Todo este movimiento de enfrentar imprevistos y apuros que devoran nuestra planificación diaria altera nuestro ser de tal manera que nuestro ánimo se pone un poco volátil.  No son fáciles esos días.

Sabemos que el Señor prometió estar siempre a nuestro lado.  Justo en días como estos necesitamos efectivizar esa promesa.  En medio de las tormentas de la vida, es bueno saber que Dios es el amparo necesario para resguardarnos.  Nadie puede guardarnos o cuidarnos como Él.  Cuando la corriente es contraria y requiere esfuerzo alcanzar el objetivo, es bueno saber que Dios es nuestra fortaleza.  Nadie pueda darnos las fuerzas para seguir adelante, sólo Él lo hace.  Realmente Él es nuestro amparo.  Efectivamente Él es nuestra fuerza.

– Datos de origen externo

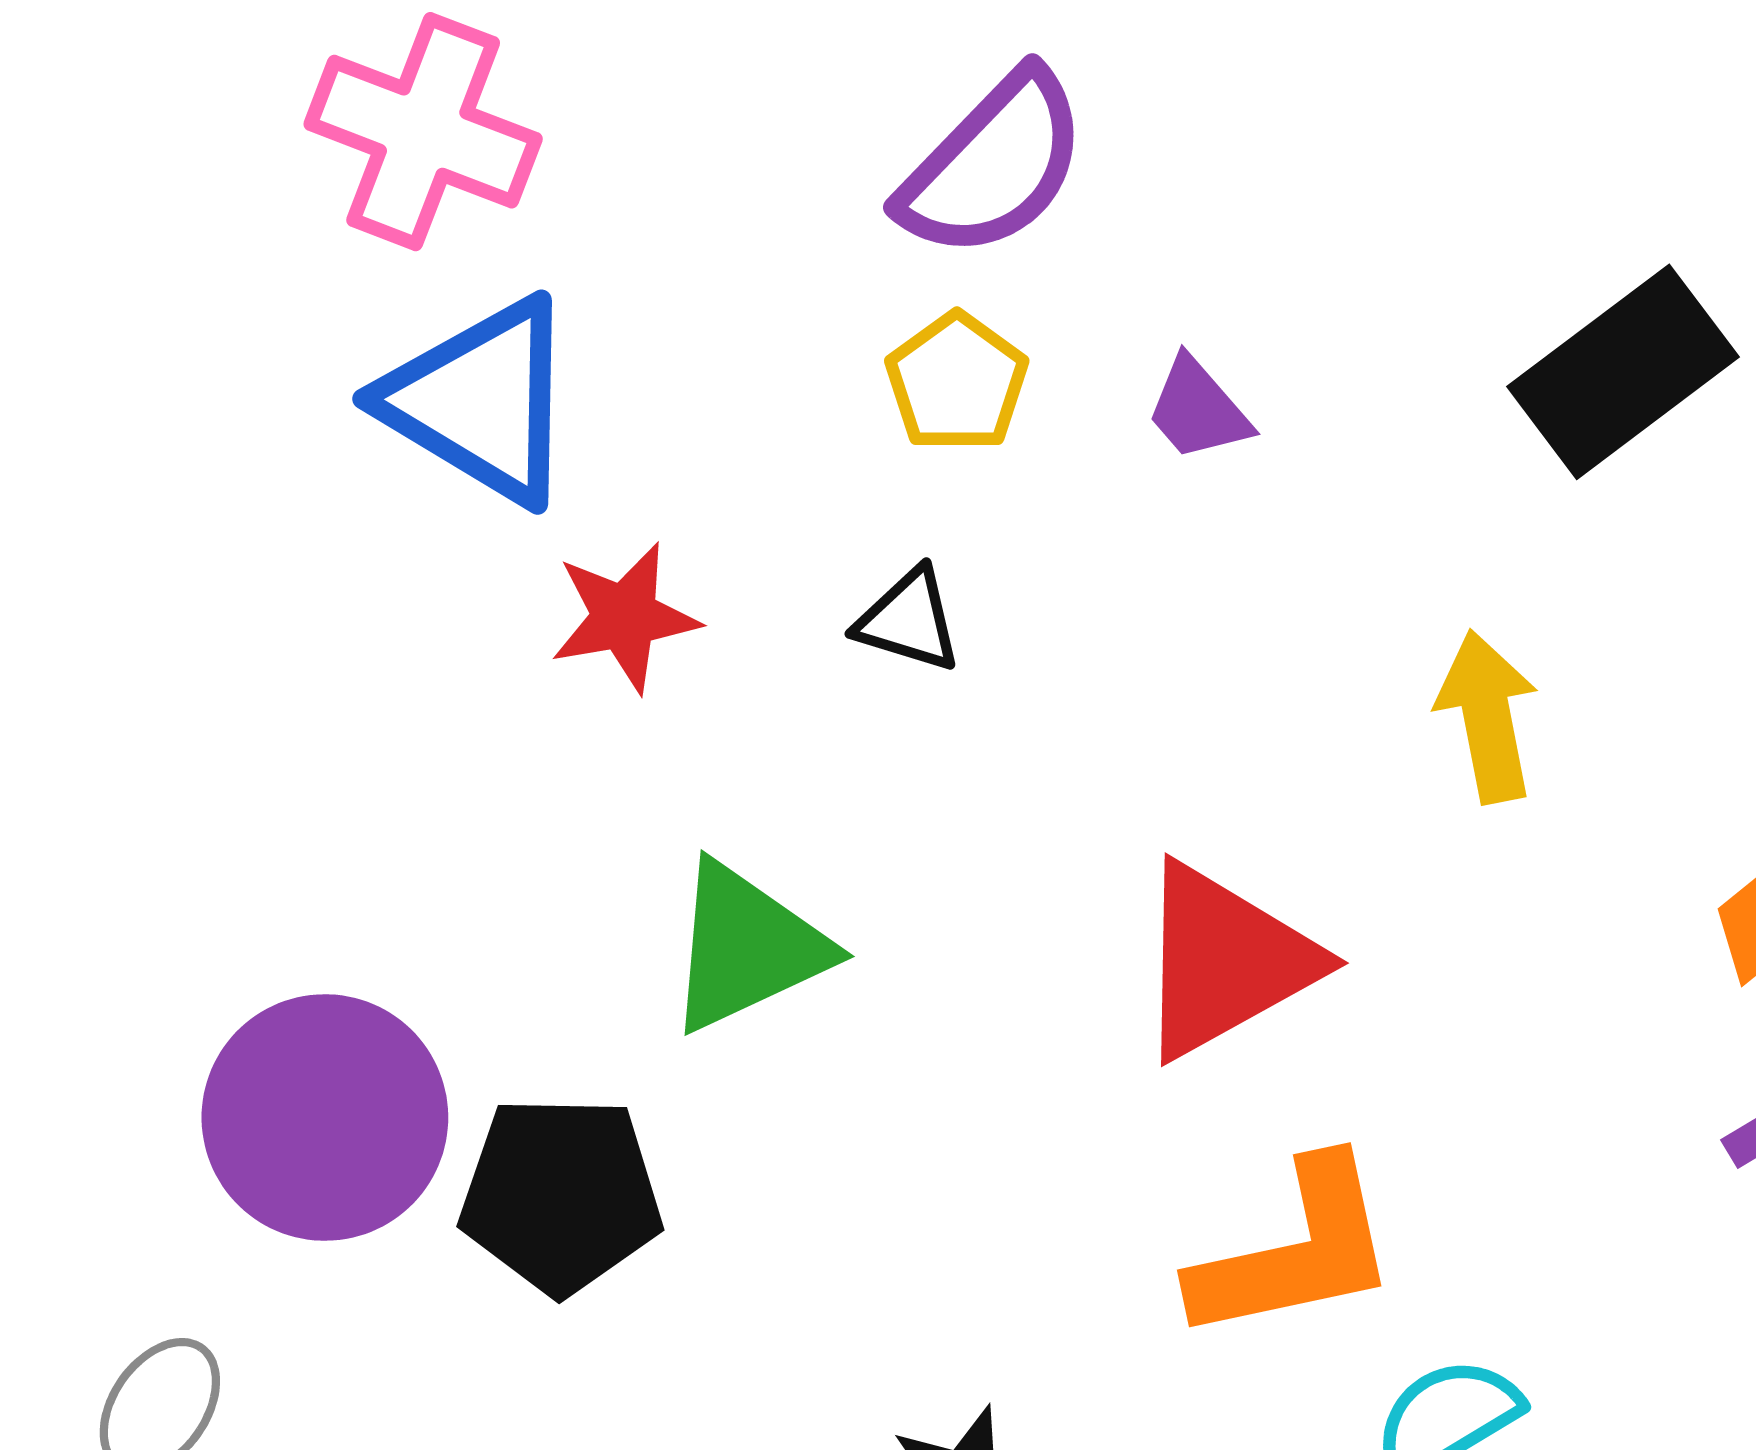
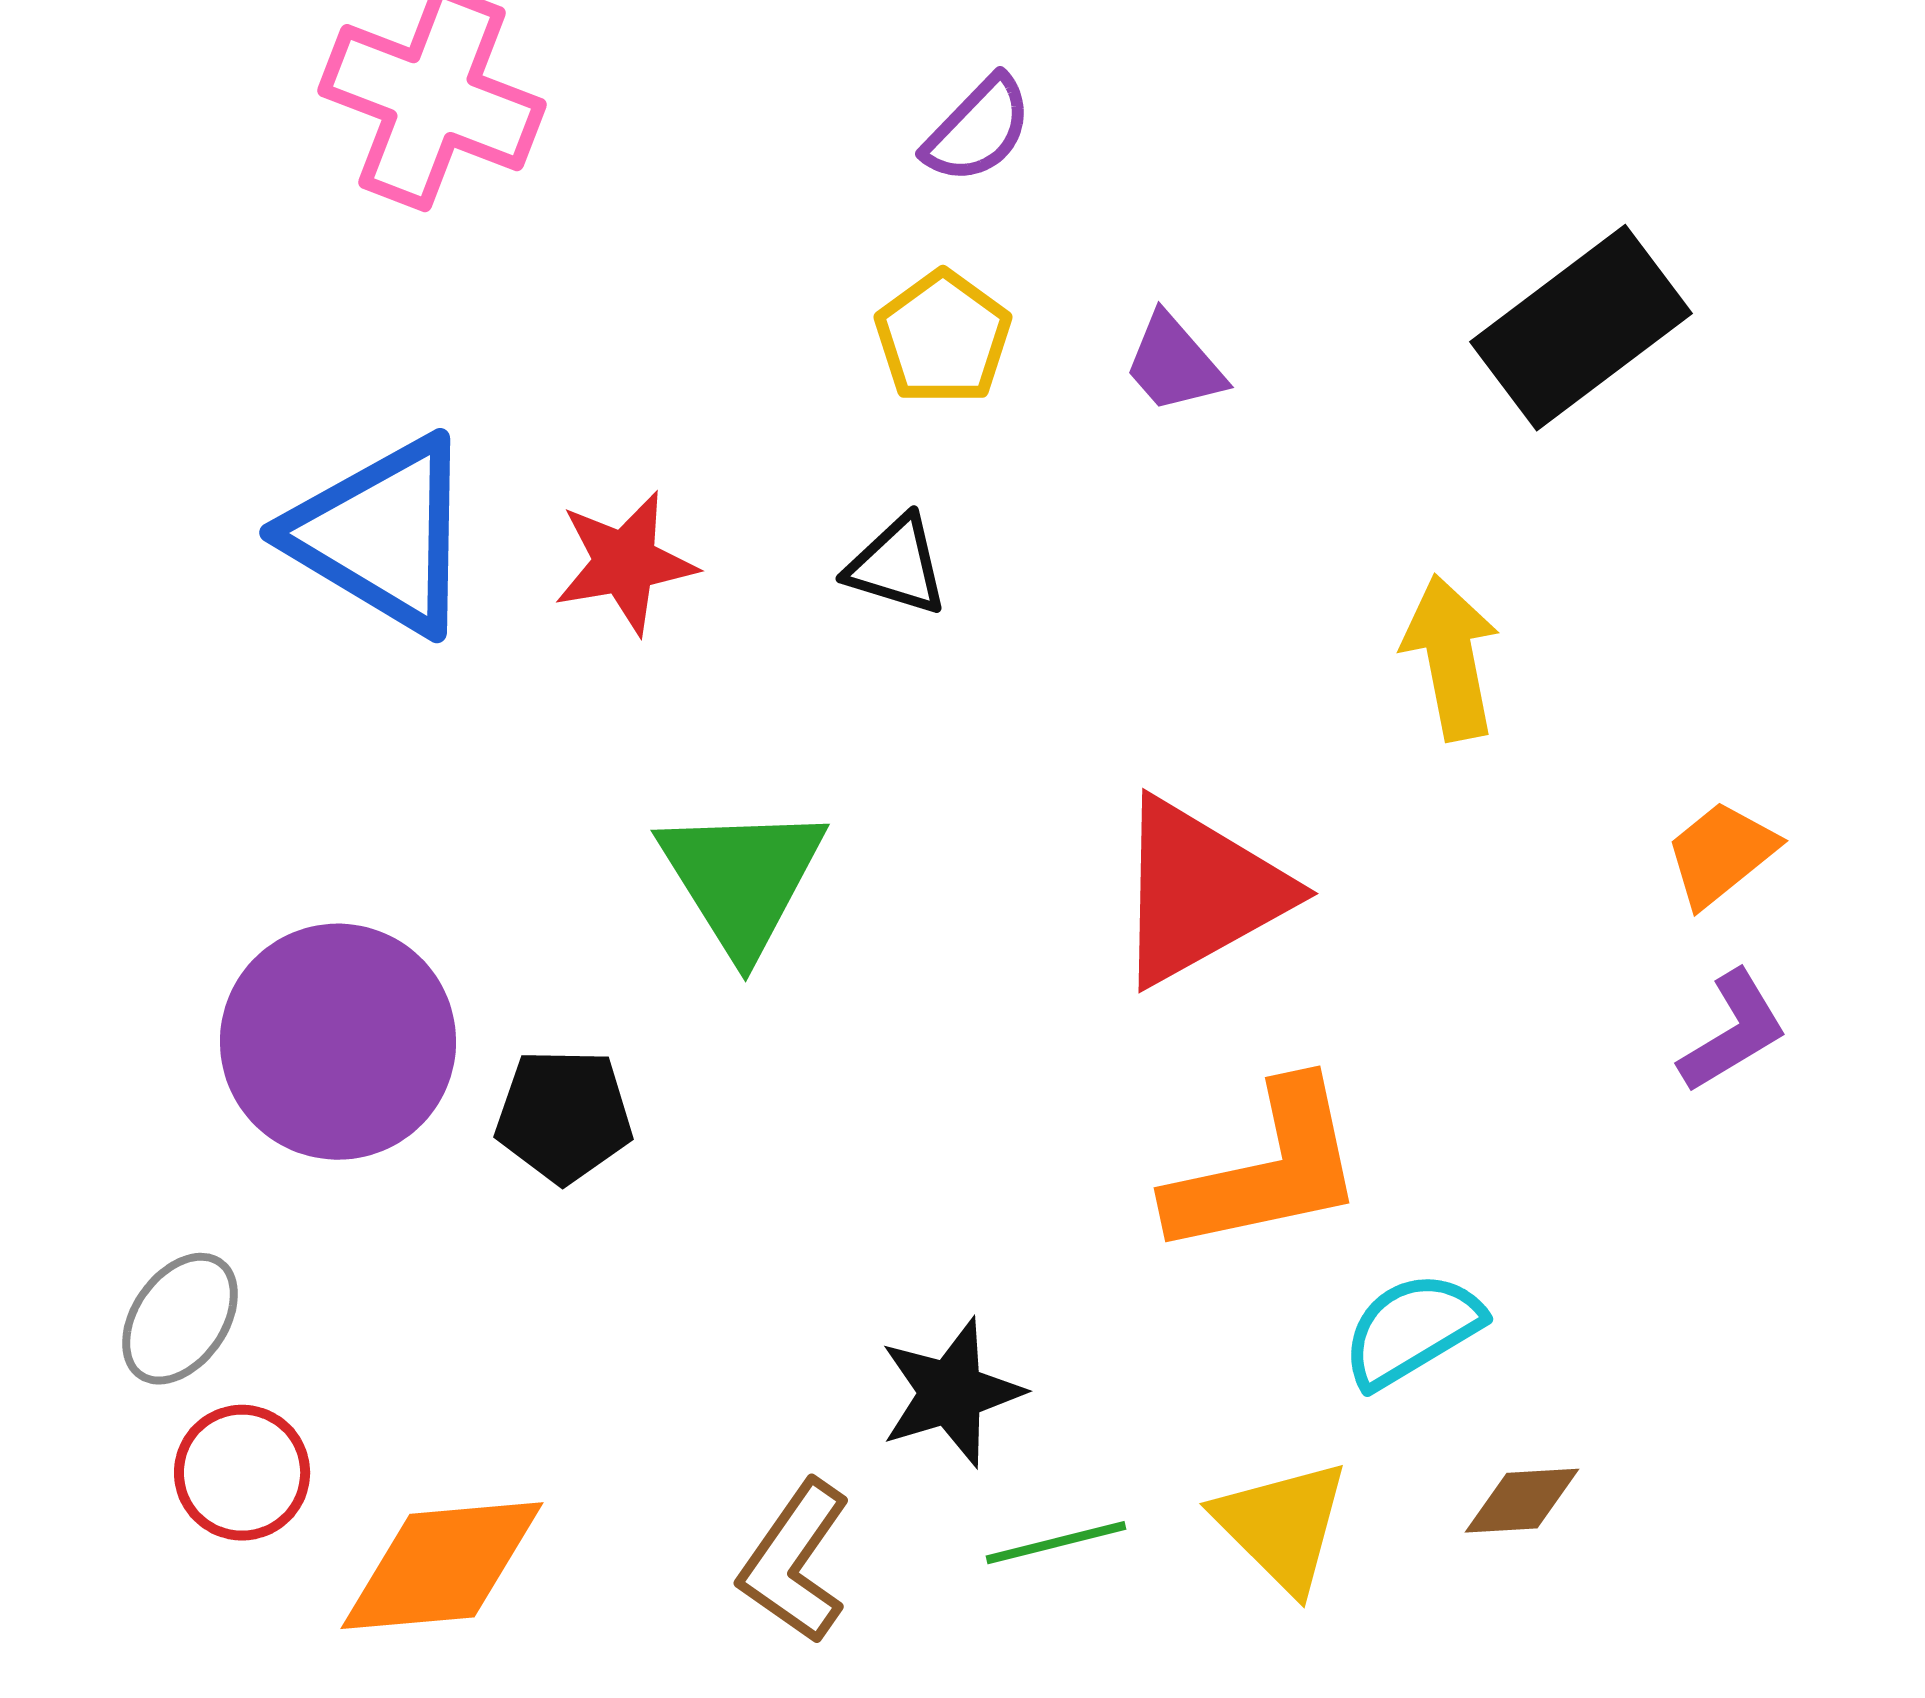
purple semicircle: (993, 165) -> (978, 130), size x0.6
blue triangle: (481, 401) -> (382, 535), moved
green triangle: (747, 947) -> (742, 879), turned -37
black pentagon: (561, 1195) -> (564, 1116), size x0.7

En medio de tribulaciones circunstanciales o en otras mucho más serias que duran meses o años; como asuntos de salud, economía o temas que demandan cambios radicales de conducta.  Él sigue siendo fiel manteniendo Su Palabra de ser nuestro pronto auxilio.  Él es nuestro auxilio cercano para todos los problemas que tengamos que enfrentar.  Él siempre está dispuesto a ayudarnos cuando lo necesitemos.  Él es nuestra ayuda segura en los momentos difíciles de la vida.  

Vivir por la fe creyendo en esta promesa debe quitar de nosotros todo temor, aunque tiemble la tierra o se derrumben las montañas o las aguas estén muy agitadas.No temamos en las semanas difíciles!!!  No temamos en los problemas de salud o económicos!!!  No temamos en los desafíos de cambiar conductas!!